----- Records
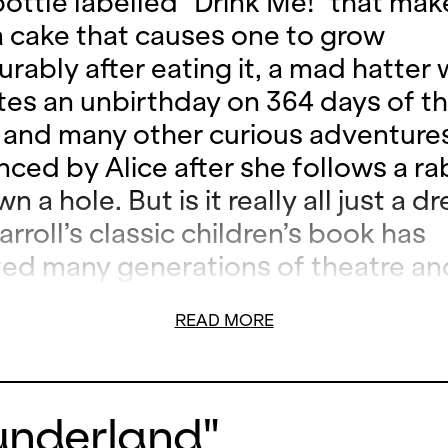
 bottle labelled "Drink Me!" that ma
 a cake that causes one to grow
rably after eating it, a mad hatter
tes an unbirthday on 364 days of th
 and many other curious adventures
nced by Alice after she follows a ra
wn a hole. But is it really all just a 
rroll’s classic children’s book has
ted many generations of theatre an
 including the Italian composer Pie
READ MORE
i. His poetic music, as well as the
tive and fast-paced staging by Nad
, already delighted audiences at th
Wunderland"
remiere.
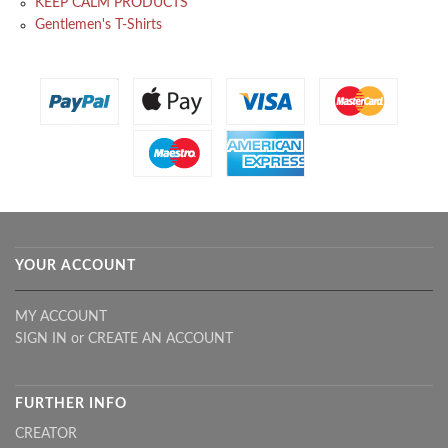
KEEP CALM PRODUCTS
Gentlemen's T-Shirts
YOUR ACCOUNT
MY ACCOUNT
SIGN IN
or
CREATE AN ACCOUNT
FURTHER INFO
CREATOR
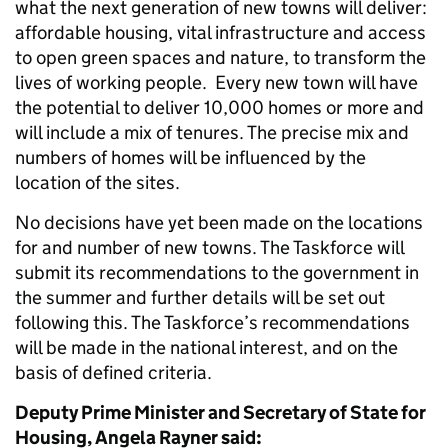
what the next generation of new towns will deliver:
affordable housing, vital infrastructure and access
to open green spaces and nature, to transform the
lives of working people. Every new town will have
the potential to deliver 10,000 homes or more and
will include a mix of tenures. The precise mix and
numbers of homes will be influenced by the
location of the sites.
No decisions have yet been made on the locations
for and number of new towns. The Taskforce will
submit its recommendations to the government in
the summer and further details will be set out
following this. The Taskforce’s recommendations
will be made in the national interest, and on the
basis of defined criteria.
Deputy Prime Minister and Secretary of State for
Housing, Angela Rayner said:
----------
§ **What you will do**: Without including any pictures, reproduce the listing exactly.

§ **Response to the task**:
 bottle labelled "Drink Me!" that ma
 a cake that causes one to grow
rably after eating it, a mad hatter
tes an unbirthday on 364 days of th
 and many other curious adventures
nced by Alice after she follows a ra
wn a hole. But is it really all just a 
rroll’s classic children’s book has
ted many generations of theatre an
 including the Italian composer Pie
READ MORE
i. His poetic music, as well as the
tive and fast-paced staging by Nad
, already delighted audiences at th
Wunderland"
remiere.
KEEP CALM PRODUCTS
Gentlemen's T-Shirts
YOUR ACCOUNT
MY ACCOUNT
SIGN IN
or
CREATE AN ACCOUNT
FURTHER INFO
CREATOR
what the next generation of new towns will deliver:
affordable housing, vital infrastructure and access
to open green spaces and nature, to transform the
lives of working people. Every new town will have
the potential to deliver 10,000 homes or more and
will include a mix of tenures. The precise mix and
numbers of homes will be influenced by the
location of the sites.
No decisions have yet been made on the locations
for and number of new towns. The Taskforce will
submit its recommendations to the government in
the summer and further details will be set out
following this. The Taskforce’s recommendations
will be made in the national interest, and on the
basis of defined criteria.
Deputy Prime Minister and Secretary of State for
Housing, Angela Rayner said:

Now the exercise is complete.